Stopping to take photos along the way, your naturalist guide will present dramatic evidence to just how well the ecosystem is recovering and the impressive ongoing reforestation project.
Arriving into the blast-zone, just 5 miles from the crater at the Johnston Ridge Observatory you'll take in some stunning views into the steaming volcano. Your naturalist guide will share the magic of the geological events surrounding the 1980 eruption through a variety of stories, facts and walks. Experience how volcanoes are monitored and discover how Mount St. Helens has taught us new answers to old mysteries. The Center's state-of-the-art interpretive displays and theater magically portray the sequence of geologic events that transformed the landscape and opened up a new era in the science of monitoring an active volcano and forecasting eruptions. Read amazing eyewitness accounts from eruption survivors.

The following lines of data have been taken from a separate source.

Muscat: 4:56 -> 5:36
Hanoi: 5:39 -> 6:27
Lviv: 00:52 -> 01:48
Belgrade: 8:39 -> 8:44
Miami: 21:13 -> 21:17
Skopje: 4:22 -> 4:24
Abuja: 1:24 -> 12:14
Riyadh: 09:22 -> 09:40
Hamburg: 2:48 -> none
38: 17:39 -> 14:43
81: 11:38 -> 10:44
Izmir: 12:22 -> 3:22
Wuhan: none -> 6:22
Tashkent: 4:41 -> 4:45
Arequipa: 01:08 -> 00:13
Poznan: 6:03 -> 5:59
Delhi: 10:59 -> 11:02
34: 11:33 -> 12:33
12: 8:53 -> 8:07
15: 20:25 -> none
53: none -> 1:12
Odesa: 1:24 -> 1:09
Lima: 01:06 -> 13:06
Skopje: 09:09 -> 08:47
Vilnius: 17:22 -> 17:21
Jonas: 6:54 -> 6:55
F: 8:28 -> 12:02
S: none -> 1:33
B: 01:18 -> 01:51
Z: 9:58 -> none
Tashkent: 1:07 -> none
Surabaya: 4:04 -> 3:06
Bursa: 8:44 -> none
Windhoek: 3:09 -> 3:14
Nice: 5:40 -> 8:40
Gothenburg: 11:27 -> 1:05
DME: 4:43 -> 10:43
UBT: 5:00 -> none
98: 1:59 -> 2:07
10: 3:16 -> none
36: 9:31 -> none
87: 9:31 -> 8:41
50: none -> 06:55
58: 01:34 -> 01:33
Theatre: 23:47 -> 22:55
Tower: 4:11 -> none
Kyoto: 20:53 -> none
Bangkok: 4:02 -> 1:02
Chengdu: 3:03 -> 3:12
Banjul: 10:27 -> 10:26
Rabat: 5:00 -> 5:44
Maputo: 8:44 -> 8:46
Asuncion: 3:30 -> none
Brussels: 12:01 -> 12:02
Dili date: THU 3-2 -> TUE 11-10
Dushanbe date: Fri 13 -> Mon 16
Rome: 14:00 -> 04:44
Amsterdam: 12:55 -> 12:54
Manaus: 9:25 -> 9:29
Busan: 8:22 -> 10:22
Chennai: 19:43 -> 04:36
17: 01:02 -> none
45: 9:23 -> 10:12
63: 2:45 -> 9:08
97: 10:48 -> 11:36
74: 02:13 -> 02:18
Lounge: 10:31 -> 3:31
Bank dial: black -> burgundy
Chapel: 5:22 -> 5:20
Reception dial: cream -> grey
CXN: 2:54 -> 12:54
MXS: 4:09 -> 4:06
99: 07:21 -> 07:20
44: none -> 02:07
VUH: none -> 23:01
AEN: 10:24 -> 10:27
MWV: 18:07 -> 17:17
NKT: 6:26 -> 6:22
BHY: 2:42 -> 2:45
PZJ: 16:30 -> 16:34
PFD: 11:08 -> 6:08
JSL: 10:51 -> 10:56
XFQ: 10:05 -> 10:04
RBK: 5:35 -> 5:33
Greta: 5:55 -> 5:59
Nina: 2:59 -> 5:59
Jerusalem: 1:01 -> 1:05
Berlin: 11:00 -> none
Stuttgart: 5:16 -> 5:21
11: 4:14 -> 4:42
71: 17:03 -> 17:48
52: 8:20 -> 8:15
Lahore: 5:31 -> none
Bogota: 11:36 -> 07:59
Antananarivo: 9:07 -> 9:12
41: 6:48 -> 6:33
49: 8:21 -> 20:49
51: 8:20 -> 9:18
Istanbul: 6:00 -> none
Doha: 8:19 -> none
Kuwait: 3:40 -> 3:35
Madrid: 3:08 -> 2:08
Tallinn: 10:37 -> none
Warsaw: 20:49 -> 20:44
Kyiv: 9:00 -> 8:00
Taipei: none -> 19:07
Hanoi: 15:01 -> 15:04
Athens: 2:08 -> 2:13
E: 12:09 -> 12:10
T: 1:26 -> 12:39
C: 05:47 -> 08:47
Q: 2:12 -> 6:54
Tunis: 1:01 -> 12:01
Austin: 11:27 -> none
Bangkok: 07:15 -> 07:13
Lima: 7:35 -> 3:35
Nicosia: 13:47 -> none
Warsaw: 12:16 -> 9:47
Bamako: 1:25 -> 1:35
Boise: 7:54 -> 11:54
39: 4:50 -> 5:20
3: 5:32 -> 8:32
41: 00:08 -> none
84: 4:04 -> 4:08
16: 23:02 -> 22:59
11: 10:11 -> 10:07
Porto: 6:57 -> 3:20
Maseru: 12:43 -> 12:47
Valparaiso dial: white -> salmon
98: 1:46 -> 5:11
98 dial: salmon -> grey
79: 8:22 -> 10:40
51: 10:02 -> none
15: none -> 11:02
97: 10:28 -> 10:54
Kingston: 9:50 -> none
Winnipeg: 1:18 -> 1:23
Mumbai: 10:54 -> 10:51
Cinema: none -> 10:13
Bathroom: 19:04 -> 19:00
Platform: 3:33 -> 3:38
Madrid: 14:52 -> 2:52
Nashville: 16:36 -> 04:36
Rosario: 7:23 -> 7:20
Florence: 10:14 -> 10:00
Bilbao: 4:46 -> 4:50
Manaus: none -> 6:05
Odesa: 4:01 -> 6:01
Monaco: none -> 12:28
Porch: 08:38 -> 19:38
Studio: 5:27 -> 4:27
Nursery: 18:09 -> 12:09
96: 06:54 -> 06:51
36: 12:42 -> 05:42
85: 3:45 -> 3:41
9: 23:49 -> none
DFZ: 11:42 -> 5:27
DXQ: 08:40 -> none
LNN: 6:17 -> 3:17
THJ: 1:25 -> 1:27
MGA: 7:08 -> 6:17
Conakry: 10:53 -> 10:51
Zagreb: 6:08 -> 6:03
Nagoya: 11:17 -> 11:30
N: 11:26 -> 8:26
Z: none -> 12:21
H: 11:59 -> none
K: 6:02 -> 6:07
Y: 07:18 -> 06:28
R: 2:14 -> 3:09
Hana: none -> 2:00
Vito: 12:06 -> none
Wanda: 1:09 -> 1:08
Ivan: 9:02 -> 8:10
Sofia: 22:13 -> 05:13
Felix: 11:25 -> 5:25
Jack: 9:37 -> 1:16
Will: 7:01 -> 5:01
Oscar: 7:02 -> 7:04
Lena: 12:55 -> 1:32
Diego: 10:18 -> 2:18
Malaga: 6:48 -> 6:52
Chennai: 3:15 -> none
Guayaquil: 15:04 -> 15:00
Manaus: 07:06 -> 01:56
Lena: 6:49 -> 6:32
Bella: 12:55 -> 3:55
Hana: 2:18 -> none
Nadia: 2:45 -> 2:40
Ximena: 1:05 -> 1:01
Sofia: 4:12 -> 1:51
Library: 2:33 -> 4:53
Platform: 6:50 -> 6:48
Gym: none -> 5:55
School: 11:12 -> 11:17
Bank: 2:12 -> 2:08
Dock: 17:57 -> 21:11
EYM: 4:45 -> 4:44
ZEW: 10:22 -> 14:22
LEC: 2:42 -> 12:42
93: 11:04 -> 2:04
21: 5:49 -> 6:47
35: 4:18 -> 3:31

You'll embark on short walk on the Eruption Trail and learn how the eruption shaped the surrounding landscape. You can expect to see views of the lava dome, crater, pumice plain, and the landslide deposit. On the return, you'll experience the Hummocks Trail, the largest landslide in recorded human history, in Coldwater Lake Recreation Area to see first hand how the environment was left to respond naturally to the eruption at 8:32 Sunday morning, May 18, 1980. Nearly 230 square miles of forest was blown down or buried beneath volcanic deposits. At the same time a mushroom-shaped column of ash rose thousands of feet skyward and drifted downwind, turning day into night as dark, gray ash fell over eastern Washington and beyond. The eruption lasted 9 hours, but Mount St. Helens and the surrounding landscape were dramatically changed within moments.